> **REQUIRED WORK**: If a line in the material below holds the string "ważne", tally it, then give the tally alone.

> **INFORMATION PROVIDED**:
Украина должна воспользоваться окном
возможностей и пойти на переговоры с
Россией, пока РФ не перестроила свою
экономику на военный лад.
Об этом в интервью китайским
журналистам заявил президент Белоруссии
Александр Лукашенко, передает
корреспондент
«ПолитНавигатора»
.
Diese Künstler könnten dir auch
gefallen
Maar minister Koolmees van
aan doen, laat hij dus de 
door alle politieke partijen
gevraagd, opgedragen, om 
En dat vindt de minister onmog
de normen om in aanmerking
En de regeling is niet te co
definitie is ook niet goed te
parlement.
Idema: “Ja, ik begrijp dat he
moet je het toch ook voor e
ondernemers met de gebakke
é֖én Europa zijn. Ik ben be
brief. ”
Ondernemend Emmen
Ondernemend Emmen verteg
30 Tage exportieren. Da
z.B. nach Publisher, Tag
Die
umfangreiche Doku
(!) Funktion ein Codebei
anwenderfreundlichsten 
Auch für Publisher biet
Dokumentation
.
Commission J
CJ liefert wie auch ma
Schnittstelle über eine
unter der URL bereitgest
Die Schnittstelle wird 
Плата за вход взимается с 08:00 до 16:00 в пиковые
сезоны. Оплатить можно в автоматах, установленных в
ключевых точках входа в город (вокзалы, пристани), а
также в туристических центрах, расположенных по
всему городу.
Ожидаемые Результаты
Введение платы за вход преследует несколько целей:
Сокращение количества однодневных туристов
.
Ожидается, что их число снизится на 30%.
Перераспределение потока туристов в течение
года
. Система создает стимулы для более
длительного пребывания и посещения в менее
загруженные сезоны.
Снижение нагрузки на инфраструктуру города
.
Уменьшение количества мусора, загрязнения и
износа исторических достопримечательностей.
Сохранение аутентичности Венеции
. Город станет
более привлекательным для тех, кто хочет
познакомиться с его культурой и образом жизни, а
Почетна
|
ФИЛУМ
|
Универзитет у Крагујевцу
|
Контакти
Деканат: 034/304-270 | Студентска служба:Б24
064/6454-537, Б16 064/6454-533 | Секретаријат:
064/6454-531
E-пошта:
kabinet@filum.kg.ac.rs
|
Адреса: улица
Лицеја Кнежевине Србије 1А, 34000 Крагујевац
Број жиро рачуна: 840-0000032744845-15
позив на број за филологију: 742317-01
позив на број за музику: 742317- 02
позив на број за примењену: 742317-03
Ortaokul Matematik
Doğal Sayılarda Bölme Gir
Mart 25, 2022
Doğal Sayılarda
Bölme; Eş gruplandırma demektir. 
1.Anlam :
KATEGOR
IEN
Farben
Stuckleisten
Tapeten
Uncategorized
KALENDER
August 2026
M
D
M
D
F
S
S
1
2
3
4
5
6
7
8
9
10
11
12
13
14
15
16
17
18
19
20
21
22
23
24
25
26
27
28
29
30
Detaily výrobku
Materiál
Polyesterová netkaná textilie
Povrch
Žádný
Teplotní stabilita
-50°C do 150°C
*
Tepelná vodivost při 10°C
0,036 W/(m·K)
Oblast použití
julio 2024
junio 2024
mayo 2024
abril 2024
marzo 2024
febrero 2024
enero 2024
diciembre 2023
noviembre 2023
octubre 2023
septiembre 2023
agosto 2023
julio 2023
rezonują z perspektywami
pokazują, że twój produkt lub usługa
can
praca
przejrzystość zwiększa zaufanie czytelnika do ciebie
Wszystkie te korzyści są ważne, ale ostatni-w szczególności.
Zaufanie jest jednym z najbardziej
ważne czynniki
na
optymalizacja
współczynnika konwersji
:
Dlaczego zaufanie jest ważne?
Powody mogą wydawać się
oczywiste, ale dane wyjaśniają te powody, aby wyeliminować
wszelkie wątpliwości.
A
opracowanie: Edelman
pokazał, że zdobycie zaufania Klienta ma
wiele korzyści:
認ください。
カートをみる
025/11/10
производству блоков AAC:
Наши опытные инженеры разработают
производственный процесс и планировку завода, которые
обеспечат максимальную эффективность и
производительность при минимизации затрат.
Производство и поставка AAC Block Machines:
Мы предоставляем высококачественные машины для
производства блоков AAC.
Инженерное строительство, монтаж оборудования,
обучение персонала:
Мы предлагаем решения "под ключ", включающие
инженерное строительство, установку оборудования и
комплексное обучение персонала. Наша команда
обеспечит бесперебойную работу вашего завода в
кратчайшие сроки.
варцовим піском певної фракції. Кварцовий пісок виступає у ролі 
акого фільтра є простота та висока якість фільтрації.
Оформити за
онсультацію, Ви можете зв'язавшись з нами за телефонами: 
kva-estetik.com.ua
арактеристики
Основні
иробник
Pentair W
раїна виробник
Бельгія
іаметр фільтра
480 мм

> **RESPONSE TO THE TASK**: 3